“TMS/TFRS’ye göre tutulacak” ya da “VUK’a göre tutulacak” derken, başına eklediğiniz nesneye göre anlam değişiyor. Defter mi tutulacak, muhasebe mi tutulacak?
Defterler VUK’a göre tutulacak. Ayrıca TTK’daki defter tutma yükümlülüklerine de uyulacak. Bunu hem TTK md. 64 gereği ve hem de VUK md. 175/2 gereği başka türlü söyleme imkânı yok.
Kimse “TMS/TFRS’ye göre defter tutulacak.” diyemez. Birçokları bunu 30.06.2012 tarihine kadar söylüyordu. Çünkü TTK md. 64/1’in değişmeden önceki hali buna imkân veriyordu.
TTK’da yapılan değişiklikle, tacirin, defterlerini tutarken TMS’yi referans almasının önüne geçilmiştir. Bu değişiklikle, bir yanlış düzeltilmiş ve doğru hale getirilmiştir. TTK’nın değişmeden önceki hükmündeki hata düzeltilmiştir.
Çünkü TMS/TFRS’de defter düzenlenmez, defter tutmak düzenlenmez. TMS/TFRS’de, tutulacak defterlere ve defterlerin nasıl tutulacağına ilişkin bir kural yoktur. Herhalde, bundan sonra da, UFRS’nin patronu International Accounting Standards Board böyle bir kural getirmeyecektir. Kanaatimizce, bu gibi kurallar TMS/TFRS’nin sistemine de uymaz.[1]

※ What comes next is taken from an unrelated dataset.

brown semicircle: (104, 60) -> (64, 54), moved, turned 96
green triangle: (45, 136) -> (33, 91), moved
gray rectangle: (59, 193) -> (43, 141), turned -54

TMS/TFRS’deki hiç bir kural, tutulacak defterler ve bu defterlerin tutulma usulleri konusunda VUK ve TTK’daki hükümlerin üstüne bir şey koyamaz, bir katkı sağlayamaz.
Muhasebe bir sistemdir. Bunu 6102 sayılı TTK’nın madde (64 ve 375) gerekçeleri de, Maliye Bakanlığının “Muhasebe Sistemi Uygulama Genel Tebliğleri” (MSUT) de böyle söylemektedir;
MSUT Sıra No 1 ve Sıra No 4 “muhasebe sistemi”ni düzenlemektedir. MSUT/1’in Giriş’inde şöyle yazar:
213 sayılı Vergi Usul Kanununun 175 ve mükerrer 257. maddelerinin Bakanlığımıza verdiği yetkiye dayanılarak;
a) Muhasebenin Temel Kavramları,
b) Muhasebe Politikalarının Açıklanması,
c) Mali Tablolar İlkeleri,
d) Mali Tabloların Düzenlenmesi ve Sunulması
e) Tekdüzen Hesap Çerçevesi Hesap Planı ve İşleyişi,
konularında düzenlemeler yapılmış ve bu düzenlemeler Tebliğin ekini oluşturmuştur.”

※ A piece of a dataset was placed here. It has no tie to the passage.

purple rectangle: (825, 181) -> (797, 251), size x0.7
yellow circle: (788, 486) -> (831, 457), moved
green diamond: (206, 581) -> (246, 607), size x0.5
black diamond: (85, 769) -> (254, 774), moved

Görüldüğü üzere, MSUT, defter tutmaya ilişkin bir hususu düzenlemiyor; MSUT’un düzenlediği muhasebe sistemi’dir. Bu terimi MSUT Tebliğlerinin metinlerinde bolca görüyoruz ama defter tutmakla ilgili bir ilkeye veya kurala rastlamıyoruz.

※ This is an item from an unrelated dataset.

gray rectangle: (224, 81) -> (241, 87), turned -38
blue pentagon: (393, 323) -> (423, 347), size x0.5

VUK md. 175 f. 1 cümle 1: “Mükellefler bu kısımda yazılı maksat ve esaslara uymak şartiyle, defterlerini ve muhasebelerini işlerinin bünyesine uygun olarak diledikleri usul ve tarzda tanzim etmekte serbesttirler.”
VUK, defterlerin tanzim edilmesi ile muhasebelerin tanzim edilmesini birbirinden ayırarak ifade ediyor. Her ikisinde de mükelleflere serbesti tanıyor. Bu serbesti sonsuz değil kuşkusuz. Defter ve muhasebe ile ilgili düzenlemelerin çizdiği çerçeve ile ve mükelleflerin işlerinin bünyesine uygunluğu kıstası ile sınırlı bir serbesti söz konusu. Dikkat edersek, bu cümle bir yetki cümlesi değil. Hüküm sınırlayıcı bir hüküm de değil. Serbesti sağlayan ve genişletici bir hüküm.
VUK md. 175 f. 1 cümle 2: (28.08.1991 tarih ve 3762 sayılı Kanunla eklenmiştir.) “Ancak, Maliye Bakanlığı; muhasebe standartları, tek düzen hesap planı ve mali tabloların çıkarılmasına ilişkin usul ve esasları tespit etmeye, bunları mükellef, şirket ve işletme türleri itibariyle uygulatmaya ve buna ilişkin diğer usul ve esasları belirlemeye yetkilidir.”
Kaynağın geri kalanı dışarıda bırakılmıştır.